(I will give a talk on this PoC at the OpenZFS Developer Summit 2022.)
The ARC dynamically shares DRAM capacity among all currently imported zpools.
However, the L2ARC does not do the same for block capacity: the L2ARC vdevs of
one zpool only cache buffers of that zpool. This can be undesirable on systems
that host multiple zpools because it inhibits dynamic sharing of the cache
device capacity which is desirable if the need for L2ARC varies among zpools
over time, or if the set of zpools that are imported in the system varies over
time.
Shared L2ARC addresses this need by decoupling the L2ARC vdevs from the
zpools that store actual data. The mechanism that we use is to place the L2ARC
vdevs into a special zpool, and to adjust the L2ARC feed thread logic to use
that special zpool's L2ARC vdevs for all zpools' buffers.
High-level changes:
* Reserve "NTNX-fsvm-local-l2arc" as a magic zpool name.

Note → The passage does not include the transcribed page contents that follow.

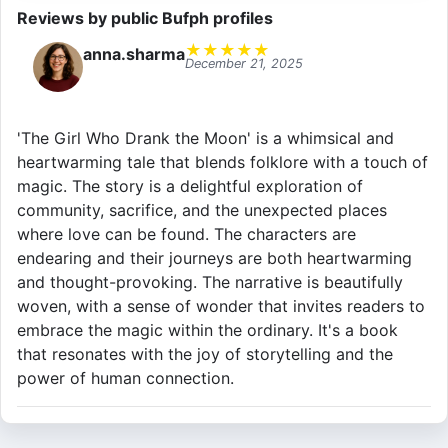
Reviews by public Bufph profiles
★
★
★
★
★
anna.sharma
December 21, 2025
'The Girl Who Drank the Moon' is a whimsical and
heartwarming tale that blends folklore with a touch of
magic. The story is a delightful exploration of
community, sacrifice, and the unexpected places
where love can be found. The characters are
endearing and their journeys are both heartwarming
and thought-provoking. The narrative is beautifully
woven, with a sense of wonder that invites readers to
embrace the magic within the ordinary. It's a book
that resonates with the joy of storytelling and the
power of human connection.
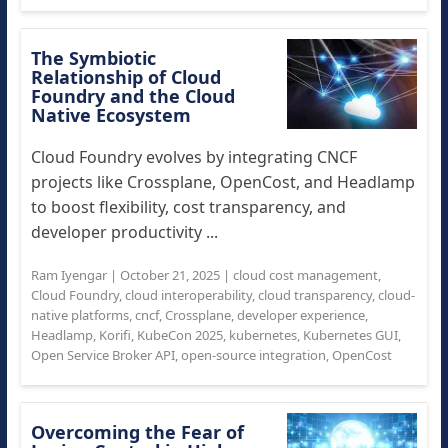
The Symbiotic
Relationship of Cloud
Foundry and the Cloud
Native Ecosystem
Cloud Foundry evolves by integrating CNCF
projects like Crossplane, OpenCost, and Headlamp
to boost flexibility, cost transparency, and
developer productivity ...
Ram Iyengar
|
October 21, 2025
|
cloud cost management
,
Cloud Foundry
,
cloud interoperability
,
cloud transparency
,
cloud-
native platforms
,
cncf
,
Crossplane
,
developer experience
,
Headlamp
,
Korifi
,
KubeCon 2025
,
kubernetes
,
Kubernetes GUI
,
Open Service Broker API
,
open-source integration
,
OpenCost
Overcoming the Fear of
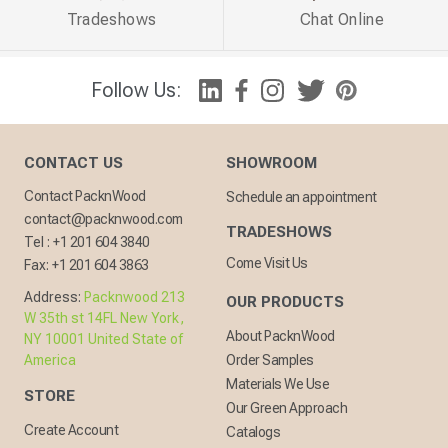
Tradeshows
Chat Online
Follow Us:
CONTACT US
SHOWROOM
Contact PacknWood
Schedule an appointment
contact@packnwood.com
TRADESHOWS
Tel :
+1 201 604 3840
Come Visit Us
Fax:
+1 201 604 3863
Address:
Packnwood 213
OUR PRODUCTS
W 35th st 14FL New York,
About PacknWood
NY 10001 United State of
America
Order Samples
Materials We Use
STORE
Our Green Approach
Create Account
Catalogs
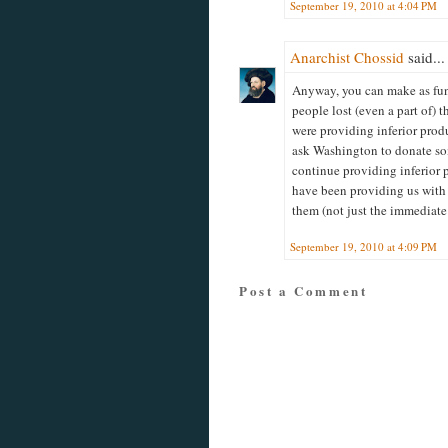
September 19, 2010 at 4:04 PM
Anarchist Chossid
said...
Anyway, you can make as fun
people lost (even a part of) t
were providing inferior produ
ask Washington to donate so
continue providing inferior p
have been providing us with 
them (not just the immediate 
September 19, 2010 at 4:09 PM
Post a Comment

We call this "the l2arc pool".
All other pools are called "primary pools".
* Make l2arc feed thread feed ARC buffers from any zpool to the l2arc zpool.
(Before this patch, the l2arc feed thread would only feed ARC buffers to
l2arc devices if they are for the same spa_t).

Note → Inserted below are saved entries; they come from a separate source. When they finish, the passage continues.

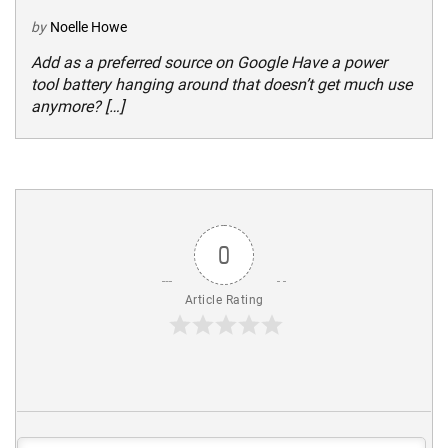
by
Noelle Howe
Add as a preferred source on Google Have a power
tool battery hanging around that doesn’t get much use
anymore? […]
0
Article Rating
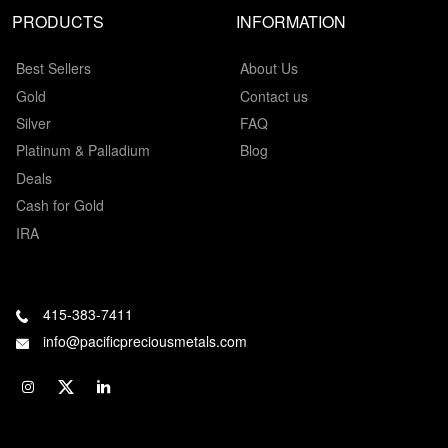
PRODUCTS
INFORMATION
Best Sellers
About Us
Gold
Contact us
Silver
FAQ
Platinum & Palladium
Blog
Deals
Cash for Gold
IRA
415-383-7411
info@pacificpreciousmetals.com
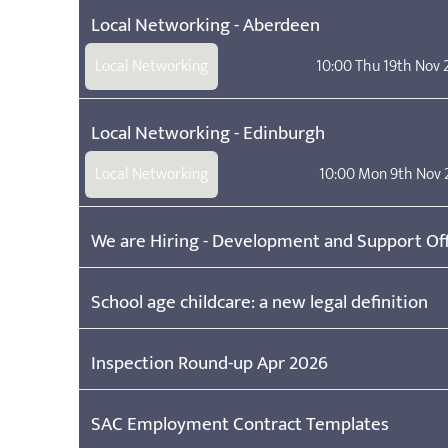
Local Networking - Aberdeen
Local Networking
10:00 Thu 19th Nov
Local Networking - Edinburgh
Local Networking
10:00 Mon 9th Nov 
We are Hiring - Development and Support Off
School age childcare: a new legal definition
Inspection Round-up Apr 2026
SAC Employment Contract Templates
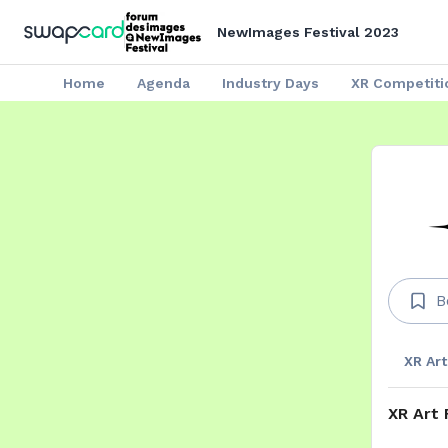
NewImages Festival 2023
Home
Agenda
Industry Days
XR Competiti
B
XR Art
XR Art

* Change the locking to ensure that the l2arc zpool cannot be removed while
there are ongoing reads initiated by arc_read on one of the primary pools.
This is sufficient and retains correctness of the ARC because nothing
about the fundamental operation of L2ARC changes. The only thing that changes
is that the L2ARC data is stored on vdevs outside the primary pool.
Proof Of Concept => Production
==============================
This commit is a proof-of-concept.
It works, it results in the desired performance improvement, and it's stable.
But to make it production ready, more work needs to be done.
(1) The design is based on a version of ZFS that does not support
encryption nor Persisent L2ARC. I'm no expert in either of these features.
Encryption might work just fine as long as the l2arc feed thread can access
the encryption keys for l2arc_apply_transforms.
But Persistent L2ARC definitely needs more design work
(multiple L2ARC headers?).
(2) Remove hard-coded magic name; use a property instead.
Make it opt-in so that existing setups are not affected.
Example:
zpool create -o share_l2arc_vdevs=on my-l2arc-pool
(3) Coexistence with non-shared L2ARC; also via property.
Make it opt-in so that existing setups are not affected.
Example:
zpool set use_shared_l2arc=on my-data-pool
Signed-off-by: Christian Schwarz <[email protected]>